26 September, 2006

Cooking German Once Again

In addition to sampling the Hop Whore this past weekend, I also did some cooking. I decided to return to my exploration of German cooking and made Graupeneintopf (Baked Barley Casserole) and Apfelbettelmann (Beggarman's Apple).

Since Becca and Stevie would be eating with The Dulcinea and me, I whipped us some appetizers. I bought a small jar of pickled herring, boiled some shrimp & made cocktail sauce, and made some Kase "mit Musik" (Cheese "with Music").



To make the Kase "mit Musik", I started by marinating some Swiss cheese in olive oil, vinegar, and pepper. The slices sat in the frig for a few hours before being patted down a bit and put on a plate. Technically you should use big slices of cheese that fit on a slice of bread and eat with a knife & fork but I had smaller pieces of cheese and a mini-loaf of cocktail pumpernickel bread suitable for fingers.



Here's how to eat it:

1) Butter a slice of pumpernickel.
2) Lay a slice of cheese atop the bread.
3) Sprinkle some minced onion on the cheese.
4) Eat.

As I prepped the Graupeneintopf, I found that we were out of salt so I had to grind up some really coarse sea salt that I had in my mortar & pestle. Graupeneintopf is a very simple dish. First you saute some finely diced onion and celery in butter. I deviated a little bit and used half butter and half lard. Then you add your meat of choice. In this case, it was ground beef.

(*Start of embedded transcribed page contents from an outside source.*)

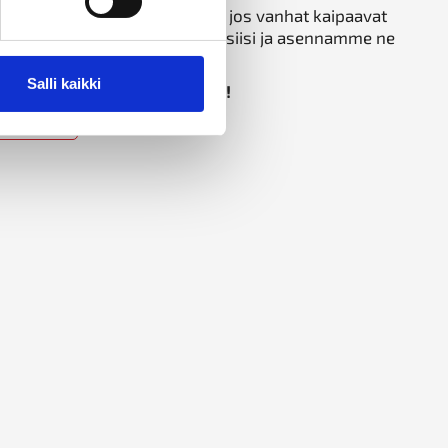
lopostit, letkut ja suuttimet, jos vanhat kaipaavat
semaan oikeat tuotteet tarpeisiisi ja asennamme ne
Salli kaikki
kapalopostisi toimintakunto!
kastus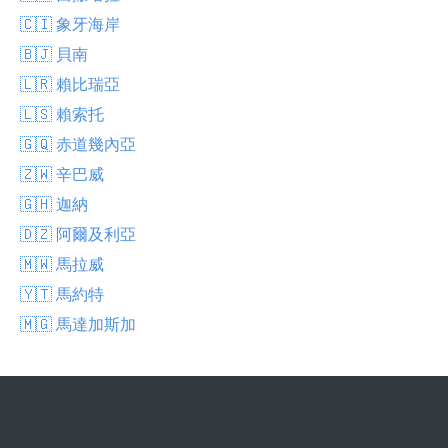
🇨🇮 象牙海岸
🇧🇯 貝南
🇱🇷 賴比瑞亞
🇱🇸 賴索托
🇬🇶 赤道幾內亞
🇿🇼 辛巴威
🇬🇭 迦納
🇩🇿 阿爾及利亞
🇲🇼 馬拉威
🇾🇹 馬約特
🇲🇬 馬達加斯加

Let the beef cooking a few minutes and throw in your barley, a few cups of stock, and some tomato puree. Season. Then throw in the oven. It'll dry up on ya so I added more stock after about 45 mintues. This is what I got in the end:



It's not a fancy dish, by any means, but it was a good hearty meal on a chilly fall day. Oh, and I fried up some spuds.



Then there was the Apfelbettelmann for dessert. It's akin to apple crisp but, instead of oats, there's pumpernickel bread crumbs. Since these were unavailable at Woodman's, I made them myself. They formed the crust along with sugar, and booze. So you layer things in the pan: crust, apple slices, rum-soaked raisins, and then grapes. Once all the strata are in place, I threw a generous number of bits of butter on top and threw it into the oven.



And here's the final product, two-thirds eaten.



With the weather turning, I look forward to huddling 'round the hearth more often.